[Stored data entries]
++++++
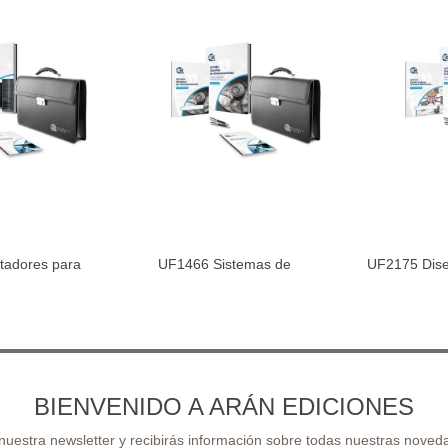
adores para
UF1466 Sistemas de
UF2175 Dise
al carrito
Añadir al carrito
Aña
...
Almacenamiento
Da
BIENVENIDO A ARÁN EDICIONES
 nuestra newsletter y recibirás información sobre todas nuestras noveda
++++++
## Problem details
For this exercise, copy the entries above exactly and skip any picture.

## Output of the task
adores para
UF1466 Sistemas de
UF2175 Dise
al carrito
Añadir al carrito
Aña
...
Almacenamiento
Da
BIENVENIDO A ARÁN EDICIONES
 nuestra newsletter y recibirás información sobre todas nuestras noveda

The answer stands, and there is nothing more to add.